++++ Input records

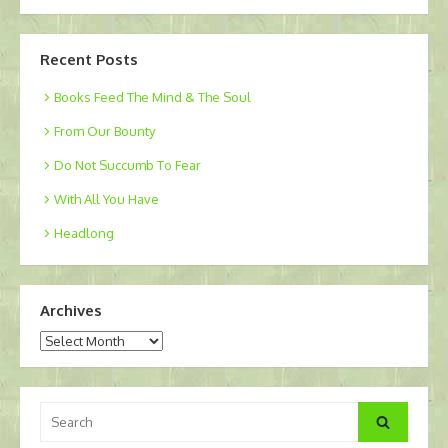
email…
Recent Posts
Books Feed The Mind & The Soul
From Our Bounty
Do Not Succumb To Fear
With All You Have
Headlong
Archives
Archives
Search
Search
for:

++++++++

What is required – Only the text of the records belongs in the answer; reproduce it verbatim, with no pictures.

Exercise output –
email…
Recent Posts
Books Feed The Mind & The Soul
From Our Bounty
Do Not Succumb To Fear
With All You Have
Headlong
Archives
Archives
Search
Search
for:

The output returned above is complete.